Admitted "first-generation white trash" comedian Kyle Kinane
Admitted "first-generation white trash" comedian Kyle Kinane

Pete Holmes

Disconcerting fact about Pete Holmes: he voices the baby on those irritating E-Trade commercials. Other than that, though, he’s a pretty engaging comedian who seems comfortable in his neurotic skin. Unlike his glum, lethargic peers, Holmes sweats for his jokes, yukking it up and welcoming his audience into a progressively more interactive set. On his 2011 album, Impregnated With Wonder, he comes across as a 32-year-old white male bitterly shaking his fist at a broken world—then realizing he’s only got 32-year-old-white-male problems and making fun of himself because it’s the right thing to do. Holmes’s animated, sometimes exasperated material touches on having to pretend to like museums and how Facebook has gone out of its way to make privacy uncool. His ability to seem genuinely verklempt with each joke—completely shocked by society’s conventions—hooks us; we help him build his shoddy bridge of logic and cross it with him, laughing and nodding and thinking, “Yes, you’re right, Pete, having Google on smartphones really is ruining lives.” Fri-Sat 10/5-10/6, 8 and 10 PM, Lincoln Lodge, 4008 N. Lincoln, 773-251-1539, thelincolnlodge.com, $15.

Mike Birbiglia
Mike Birbiglia

Mike Birbiglia

I learned long ago never to strap myself into a spinning carnival ride. All it gets you is a dizzy headache and puke everywhere, on everyone. Mike Birbiglia had to learn that lesson the hard way, by heaving up soda and cotton candy while riding the Scrambler during his first boy-girl date, in seventh grade. Vomit plus time equaling comedy, the episode makes for a funny yarn when he tells it as part of his latest comic monologue, My Girlfriend’s Boyfriend.

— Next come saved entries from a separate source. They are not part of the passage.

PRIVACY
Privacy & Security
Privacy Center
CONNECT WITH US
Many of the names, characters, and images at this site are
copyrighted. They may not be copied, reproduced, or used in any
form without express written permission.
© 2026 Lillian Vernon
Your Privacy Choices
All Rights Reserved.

Birbilgia will perform Boyfriend here in October, when he makes good on his promise to return to Chicago after having canceled his Just for Laughs Festival shows last June. The piece is a sequel to his wildly popular Sleepwalk With Me (which became a book and now a movie) and follows him through a series of coming-of-age—and of-age—blunders involving the opposite sex. Onstage, Birbiglia radiates a self-deprecating sweetness, taking jabs at his own ineptitude on subjects that range from teenage make-out sessions to meeting the titular, actually pretty cool boyfriend (surprise!). It’s cute, honest, and embarrassing—and Birbiglia gets palpable enjoyment from retelling it all. 10/25-10/29: Tue-Thu 7:30 PM, Fri-Sat 7:30 and 10 PM, Victory Gardens Biograph Theater, 2433 N. Lincoln, 773-871-3000, girlfriendsboyfriend.com, $45.

Kyle Kinane

Do three minutes on the Facebook fan page for Red Lobster’s life-affirming cheddar bay biscuits and chances are solid I’m going to buy whatever you’re selling. Former Chicagoan Kyle Kinane is every stoner dude’s dude, working a comedy-club crowd the same way your funny friend used to work the round table of burnouts that huddled in your parents’ dank basement, bong in tow, every day after high school. A little gruff, a little slovenly, and quite possibly a little ripped most of the time, Kinane deals in resignation, waxing eloquent, for instance, on the sense of defeat one feels on receiving an unsliced Domino’s pizza in error and realizing that one is just going to have to fold the whole thing up like a big “Italian taco” and force it down.

When I saw Kinane at Just for Laughs this summer, he was in heavy futility mode, because if you’re a self-admitted mess—”first-generation white trash,” he says—the happy times are inevitably followed by dark consequences. Kinane plays with and pokes at that irony. 11/15-11/18: Thu and Sun 8 PM, Fri-Sat 8 and 10:30 PM, Up Comedy Club, 230 W. North, 312-662-4562, upcomedyclub.com, $20.